Weiter erklärte die Stadträtin aus dem Schinkel „Osnabrück ist zwei Klassen aufgestiegen“, aber nur in den Regionalklassen der KfZ-Versicherung, nicht beim Fußball.
Und auch Handwerker und Pflegedienste zählen nach ihren Worten zu den Verlierern der Neumarkt-Sperrung, weil sie nur noch mit Verspätung zu ihren Kunden kommen.
Nur ein „einzelnes Haus“ hat vielleicht Umsatzeinbußen?
Wulf-Siegmar Mierke warf der CDU vor mit der „Schlechtrederei“ der Stadt zu schaden – „einzig ein einzelnes Haus“ hätte vielleicht Einbußen im Umsatz gemacht und würde um seine Pfründe fürchten.
Man hätte nichts gewonnen, so Mierke, wenn man dem Antrag der CDU jetzt folgen würde.
Haben die Befürworter der Sperrung Angst vor den Bürgern?
Burkhard Jasper betont seine Partei, die CDU, stehe für Transparenz und sei daher für eine Bürgerbefragung.

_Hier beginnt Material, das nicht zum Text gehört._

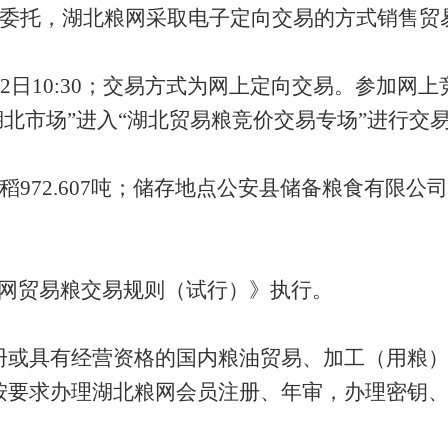
委托，湖北粮网采取电子定向交易的方式销售贸
月12日10:30；交易方式为网上定向交易。参加网
湖北市场”进入“湖北贸易粮竞价交易专场”进行交
籼稻972.607吨；储存地点公安县储备粮食有限
网贸易粮交易规则（试行）》执行。
册或具有经营资格的国内粮油贸易、加工（用粮
按要求办理湖北粮网会员注册、年审，办理密钥、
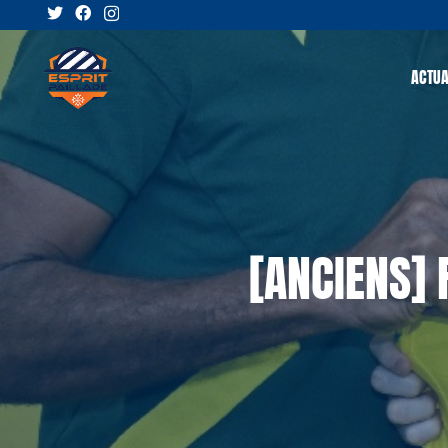
ACTUA
[ANCIENS] 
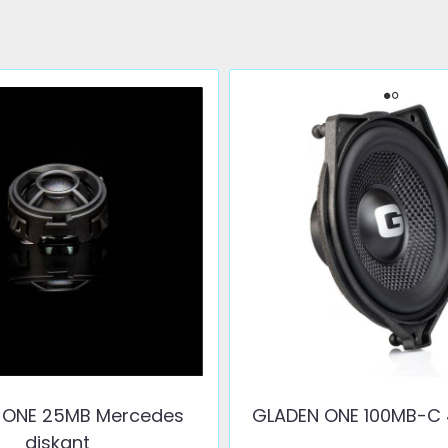
 ONE 25MB Mercedes
GLADEN ONE 100MB-C
diskant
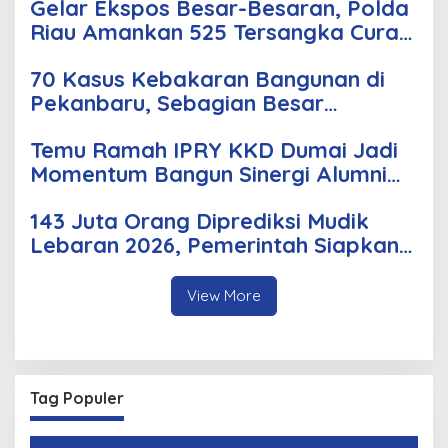
Gelar Ekspos Besar-Besaran, Polda
Riau Amankan 525 Tersangka Curat,
Curas, dan Curanmor
70 Kasus Kebakaran Bangunan di
Pekanbaru, Sebagian Besar
Korsleting Listrik
Temu Ramah IPRY KKD Dumai Jadi
Momentum Bangun Sinergi Alumni
dan Mahasiswa
143 Juta Orang Diprediksi Mudik
Lebaran 2026, Pemerintah Siapkan
Berbagai Inovasi
View More
Tag Populer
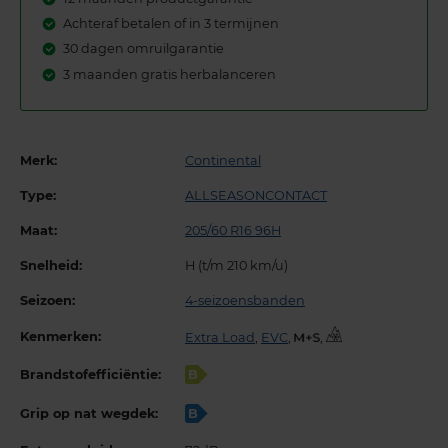
Achteraf betalen of in 3 termijnen
30 dagen omruilgarantie
3 maanden gratis herbalanceren
Merk:
Continental
Type:
ALLSEASONCONTACT
Maat:
205/60 R16 96H
Snelheid:
H (t/m 210 km/u)
Seizoen:
4-seizoensbanden
Kenmerken:
Extra Load
,
EVC
,
,
Brandstofefficiëntie:
B
Grip op nat wegdek:
B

Die Befürworter der Neumarkt-Sperrung hätten nur Angst vor dem Ergebnis, wenn die Bürger befragt würden.
Er erinnerte aber auch daran, dass es einen Kompromiss mit der CDU gab, den Neumarkt nicht mehr vierspurig, aber weiter durchlässig zu halten.
Mit einem Appell zur Ehrlichkeit beendete Jasper seine Rede:
Sagen Sie der Bevölkerung sie wollen den Neumarkt nie wieder öffnen!
Auch Jaspers Fraktionskollegin Katharina Pötter bezweifelte die Ergebnisse der Verkehrszählung:
„Der Stau ist erheblich mehr geworden“ – die Verkehrszählung sei methodisch zumindest fragwürdig, so Pötter.
Auch Sie plädierte nochmals für den kurzfristig von der CDU eingebrachten Antrag zur Befragung der Bürger.
Gegen Ende der Debatte meldete sich schließlich Oberbürgermeister Wolfgang Griesert zu Wort
„Es ist die Rede von Visionen gewesen, so der Bürgermeister, aber:
man muss nicht nur wissen was man will, sondern was man tut
Der Verwaltungschef mahnte an, dass zum Beispiel Taxifahrer und Anlieger „keine Versuchskaninchen“ sind!
Erst im Juni sind alle Fakten auf dem Tisch
Zum weiteren Vorgehen in der Baustellenplanung erklärte Griesert: „Es ist noch nichts zur Baustellenlogistikk bekannt. Erst in der nächsten Woche wird es ein Gespräch geben um solche Fragen zu klären“.
Und weiter „Erst im Juni sind alle Fakten auf dem Tisch. Lassen Sie uns nicht alle zu Versuchskaninchen machen“.
Es war dem Oberbürgermeister anzumerken, dass er eine Lösung suchte, die erst dann zu einer Sperrung führt, wenn alle Fakten bekannt sind.
Auch Griesert erinnerte daran, dass der Stadtrat ursprünglich „gemeinsam eine zweispurige Befahrung des Neumarkts beschlossen“ hatte. Und nochmal erinnerte er daran, dass die für den Bau verantwortlichen Parteien sich erst in der Folgewoche treffen werden: „Warten Sie das Gespräch in der nächsten Woche ab“.
Gegen die Stimmen der Unionsfraktion wurde sowohl der Antrag auf eine Bürgerbefragung als auch die Option der Verschiebung der Entscheidung auf die nächste Ratssitzung, abgelehnt.